▸ Task requirements
Nothing but the lines from the one containing "What do you see at coordinates (82, 1588)" through the end of the material should be restated, and each exactly.

* * * * *

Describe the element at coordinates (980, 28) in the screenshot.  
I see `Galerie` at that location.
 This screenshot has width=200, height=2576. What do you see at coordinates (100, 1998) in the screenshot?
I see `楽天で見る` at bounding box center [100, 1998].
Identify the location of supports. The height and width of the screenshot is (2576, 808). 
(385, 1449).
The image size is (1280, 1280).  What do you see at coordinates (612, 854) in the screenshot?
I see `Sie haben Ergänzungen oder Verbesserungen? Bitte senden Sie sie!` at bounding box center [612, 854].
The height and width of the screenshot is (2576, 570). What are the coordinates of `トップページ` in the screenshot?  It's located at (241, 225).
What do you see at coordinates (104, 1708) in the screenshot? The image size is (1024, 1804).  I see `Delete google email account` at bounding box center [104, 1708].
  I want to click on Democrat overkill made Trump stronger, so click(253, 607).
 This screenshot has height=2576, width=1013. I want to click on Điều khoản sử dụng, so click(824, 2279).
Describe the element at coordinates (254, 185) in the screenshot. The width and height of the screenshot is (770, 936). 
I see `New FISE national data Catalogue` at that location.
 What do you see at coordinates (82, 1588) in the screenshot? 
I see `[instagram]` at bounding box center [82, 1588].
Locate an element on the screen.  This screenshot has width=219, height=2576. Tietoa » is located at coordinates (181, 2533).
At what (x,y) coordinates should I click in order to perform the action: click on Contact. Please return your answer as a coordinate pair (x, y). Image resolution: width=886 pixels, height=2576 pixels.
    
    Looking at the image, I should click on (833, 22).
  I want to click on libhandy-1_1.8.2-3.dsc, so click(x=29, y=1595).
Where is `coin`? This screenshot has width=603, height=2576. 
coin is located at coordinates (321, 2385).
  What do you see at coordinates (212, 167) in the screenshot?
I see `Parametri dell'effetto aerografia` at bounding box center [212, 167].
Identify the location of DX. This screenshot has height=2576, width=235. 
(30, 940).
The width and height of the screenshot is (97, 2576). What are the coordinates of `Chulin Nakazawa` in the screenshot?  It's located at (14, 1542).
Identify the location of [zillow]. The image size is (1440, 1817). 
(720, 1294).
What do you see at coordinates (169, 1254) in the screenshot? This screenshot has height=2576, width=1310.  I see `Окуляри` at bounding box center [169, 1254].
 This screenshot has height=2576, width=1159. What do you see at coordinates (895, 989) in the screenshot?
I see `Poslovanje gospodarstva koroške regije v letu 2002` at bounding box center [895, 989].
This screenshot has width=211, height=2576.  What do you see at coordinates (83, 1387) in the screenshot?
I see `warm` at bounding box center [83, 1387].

* * * * *

▸ Solution for this problem
 What do you see at coordinates (82, 1588) in the screenshot? 
I see `[instagram]` at bounding box center [82, 1588].
Locate an element on the screen.  This screenshot has width=219, height=2576. Tietoa » is located at coordinates (181, 2533).
At what (x,y) coordinates should I click in order to perform the action: click on Contact. Please return your answer as a coordinate pair (x, y). Image resolution: width=886 pixels, height=2576 pixels.
    
    Looking at the image, I should click on (833, 22).
  I want to click on libhandy-1_1.8.2-3.dsc, so click(x=29, y=1595).
Where is `coin`? This screenshot has width=603, height=2576. 
coin is located at coordinates (321, 2385).
  What do you see at coordinates (212, 167) in the screenshot?
I see `Parametri dell'effetto aerografia` at bounding box center [212, 167].
Identify the location of DX. This screenshot has height=2576, width=235. 
(30, 940).
The width and height of the screenshot is (97, 2576). What are the coordinates of `Chulin Nakazawa` in the screenshot?  It's located at (14, 1542).
Identify the location of [zillow]. The image size is (1440, 1817). 
(720, 1294).
What do you see at coordinates (169, 1254) in the screenshot? This screenshot has height=2576, width=1310.  I see `Окуляри` at bounding box center [169, 1254].
 This screenshot has height=2576, width=1159. What do you see at coordinates (895, 989) in the screenshot?
I see `Poslovanje gospodarstva koroške regije v letu 2002` at bounding box center [895, 989].
This screenshot has width=211, height=2576.  What do you see at coordinates (83, 1387) in the screenshot?
I see `warm` at bounding box center [83, 1387].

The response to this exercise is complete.